Seth Schobel-McHugh

Associate Director of Bioinformatics, The Henry M. Jackson Foundation for the Advancement of Military Medicine
PhD 2015 Biological Sciences

Dissertation — The Viral Genomics Revolution: Big Data Approaches To Basic Viral Research, Surveillance, and Vaccine Development

Since the decoding of the first RNA virus in 1976, the field of viral genomics has exploded, first through the use of Sanger sequencing technologies and later with the use next-generation sequencing approaches. With the development of these sequencing technologies, viral genomics has entered an era of big data. New challenges for analyzing these data are now apparent. Here, we describe novel methods to extend the current capabilities of viral comparative genomics. Through the use of antigenic distancing techniques, we have examined the relationship between the antigenic phenotype and the genetic content of influenza virus to establish a more systematic approach to viral surveillance and vaccine selection. Distancing of Antigenicity by Sequence-based Hierarchical Clustering (DASH) was developed and used to perform a retrospective analysis of 22 influenza seasons. Our methods produced vaccine candidates identical to or with a high concordance of antigenic similarity with those selected by the WHO. In a second effort, we have developed VirComp and OrionPlot: two independent yet related tools. These tools first generate gene-based genome constellations, or genotypes, of viral genomes, and second create visualizations of the resultant genome constellations. VirComp utilizes sequence-clustering techniques to infer genome constellations and prepares genome constellation data matrices for visualization with OrionPlot.
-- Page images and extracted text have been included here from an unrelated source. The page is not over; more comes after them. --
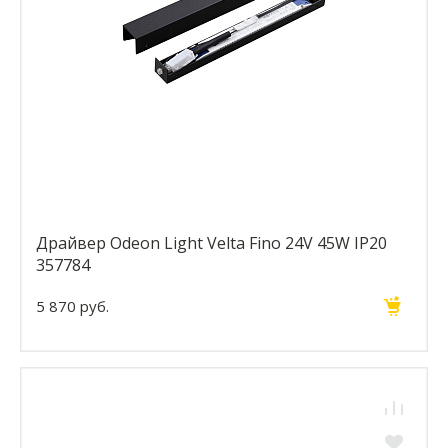
Драйвер Odeon Light Velta Fino 24V 45W IP20
357784
5 870 руб.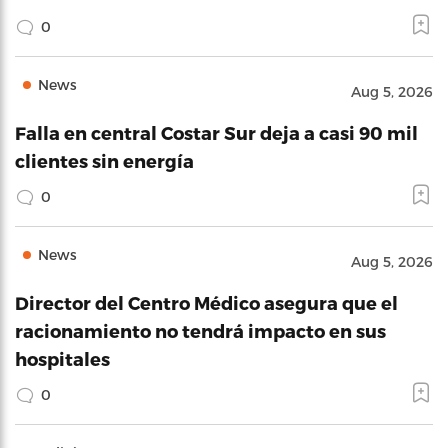
0
News
Aug 5, 2026
Falla en central Costar Sur deja a casi 90 mil
clientes sin energía
0
News
Aug 5, 2026
Director del Centro Médico asegura que el
racionamiento no tendrá impacto en sus
hospitales
0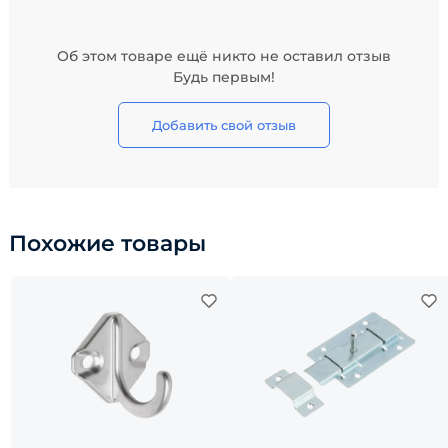
Об этом товаре ещё никто не оставил отзыв
Будь первым!
Добавить свой отзыв
Похожие товары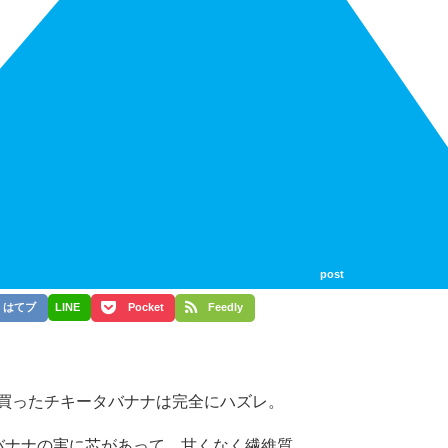
post
はてブ
LINE
Pocket
Feedly
で買ったチキータバナナは完全にハズレ。
バナナの実に芯があって、甘くなく繊維質。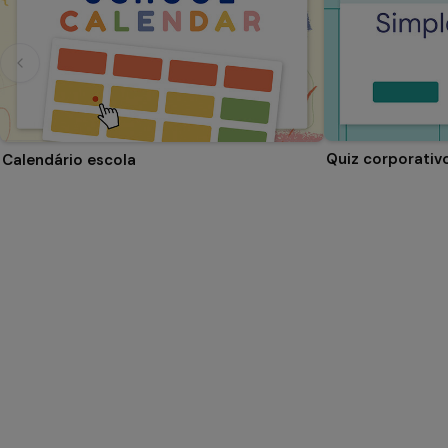
Quiz corporativ
Calendário escola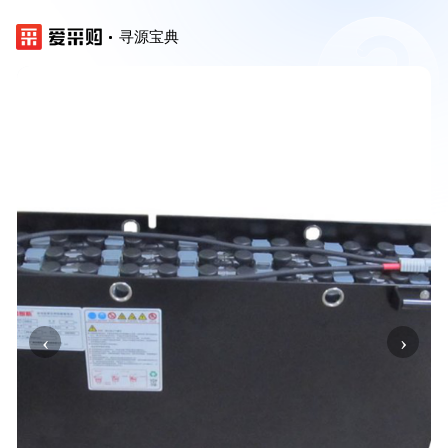
寻源宝典
‹
›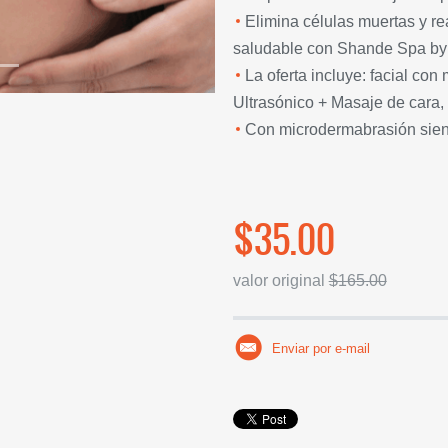
Elimina células muertas y re
saludable con Shande Spa by 
La oferta incluye: facial co
Ultrasónico + Masaje de cara, 
Con microdermabrasión sien
$35.00
valor original
$165.00
Enviar por e-mail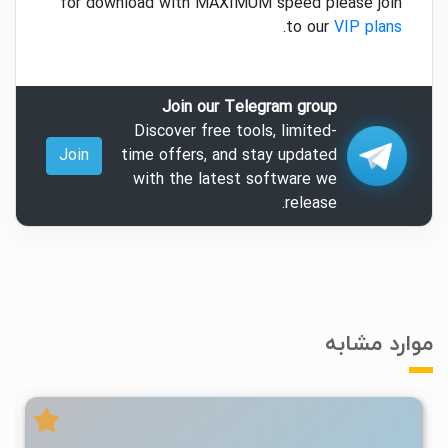
for download with MAXIMUM speed please join
.
to our
VIP plans
Join our Telegram group
Discover free tools, limited-
Join
time offers, and stay updated
with the latest software we
release.
موارد مشابه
OrionPlot is a Java application for tailoring genome constellation figures for publication. OrionPlot allows for color selection of gene cluster assignments, customized box sizes to enable the visualization of gene comparisons based on sequence length, and label coloring. We have provided five analyses designed as vignettes to illustrate the utility of our tools for performing viral comparative genomic analyses. Study three focused on the analysis of respiratory syncytial virus (RSV) genomes circulating during the 2012 – 2013 RSV season. We discovered a correlation between a recent tandem duplication within the G gene of RSV-A and a decrease in severity of infection. Our data suggests that this duplication is associated with a higher infection rate in female infants than is generally observed. Through these studies, we have extended the state of the art of genotype analysis, phenotype/genotype studies and established correlations between clinical metadata and RSV sequence data.